I use the Comparisons tool in WSUP Viewer to evaluate NBM and NDFD performance for select elements in recent events. But unfortunately, the comparison options are limited to deterministic elements. It would be great to also provide verification analysis for probabilistic elements too. Results can be visualized in a number of ways:

(1) Simple Percentile - Obs to compute biases.  When a user selects PQPF, for example, both the value of the selected percentile and the URMA/RTMA QPE and NDFD (or another version of NBM) for the same period would plot along with the ability to toggle the "Delta" option on/off. Note:  I think you may be able to do this in WSUP already but only for 6-h snowfall.

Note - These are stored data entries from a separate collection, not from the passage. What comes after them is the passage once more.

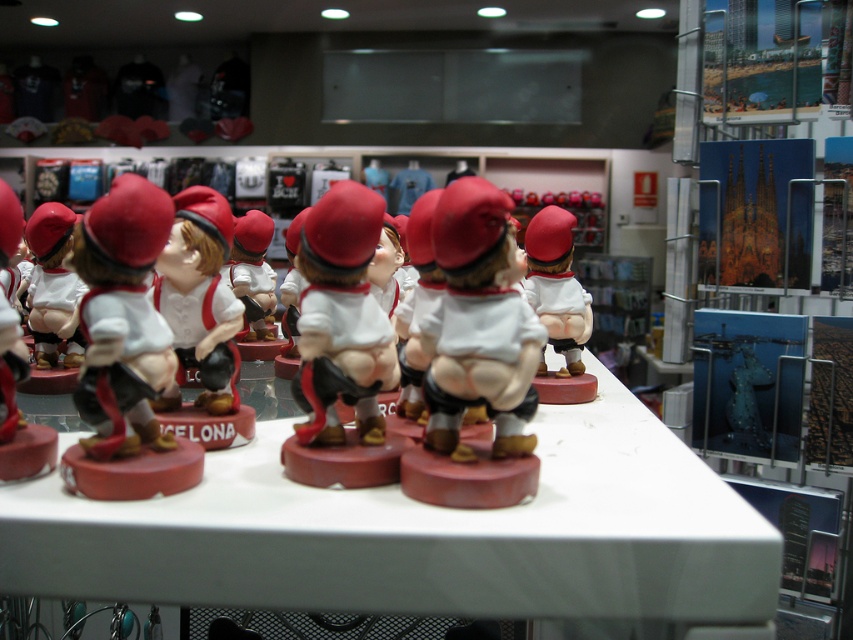 You are a customer in the souvenir shop and want to place the matte white figurine at center on the white glossy table at center. Based on their sizes, will the figurine fit on the table?

The white glossy table at center has a larger size compared to matte white figurine at center, so the figurine will fit on the table.

From the picture: You are a customer in the souvenir shop and want to pick up the matte white figurine at center. Can you reach it from where you are standing in front of the white glossy table at center?

The white glossy table at center is closer to the viewer than the matte white figurine at center, so you cannot reach the matte white figurine at center from your current position in front of the white glossy table at center. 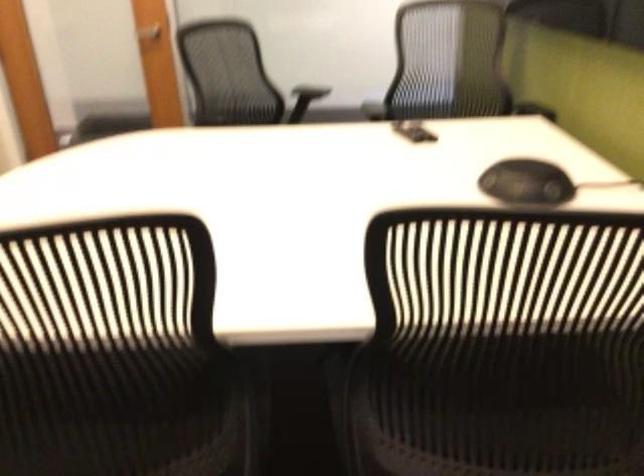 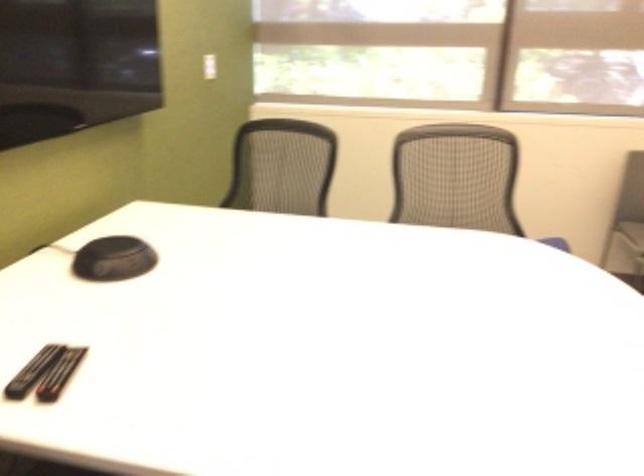 Find the pixel in the second image that matches [424,130] in the first image.

(32, 371) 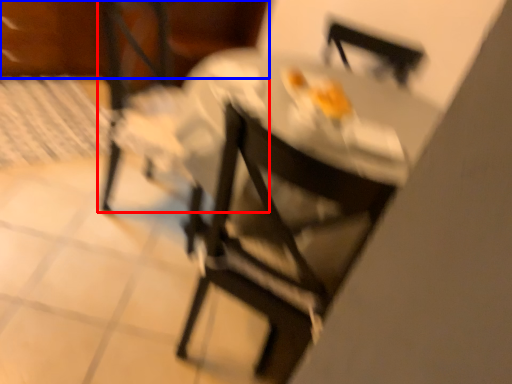 Question: Among these objects, which one is nearest to the camera, chair (highlighted by a red box) or leftover (highlighted by a blue box)?

Choices:
 (A) chair
 (B) leftover

Answer: (A)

(2) Assessing where meaningful exceedance thresholds were realized.  Taking it one step further, when the probability of exceedance for a particular exceedance threshold (e.g., Prob of MaxT >90F) is plotted, the footprint of the same observed (forecast) threshold (e.g., the 90F contour) from URMA/RTMA (NDFD/NBM) is outlined in the comparison pop-up window.

(3) Obs Rank in NBM Percentile Space.  It would be useful to have an option to compare the gridded observations (forecast) from URMA/RTMA (NFDF/NBM) to the full NBM probabilistic distribution. For example, loading NBM v4.2 PWind and URMA winds as the comparison option would compute the obs rank (or deterministic forecast rank if the compare dataset used is NDFD/NBM) in NBM percentile space. Selecting URMA as the comparison dataset to highlight areas of low and high biases in the NBM probabilistic data could provide insight into the degree of spatial variability and the magnitude of these biases for an event. Further analysis of the meteorological setup may help identify synoptic and mesoscale features that contributed to extreme low or high biases (e.g., snowfall exceeded the 95th percentile where the ingredients for mesoscale banding aligned). Note:  We can do analysis like this for snow/rainfall using the GAZPACHO program, but it could be much more adaptable if hosted on a cloud platform. See the example for a heavy rainfall event in the SE U.S. The shading in the first graphic represents the highest NBM PQPF percentiles that were exceeded in this event at each grid point. Analysis source:  AHPS. The second graphic is similar, but the percentile or deterministic NBM forecast that produced the lowest MAE (i.e., was closest to the analysis) is plotted.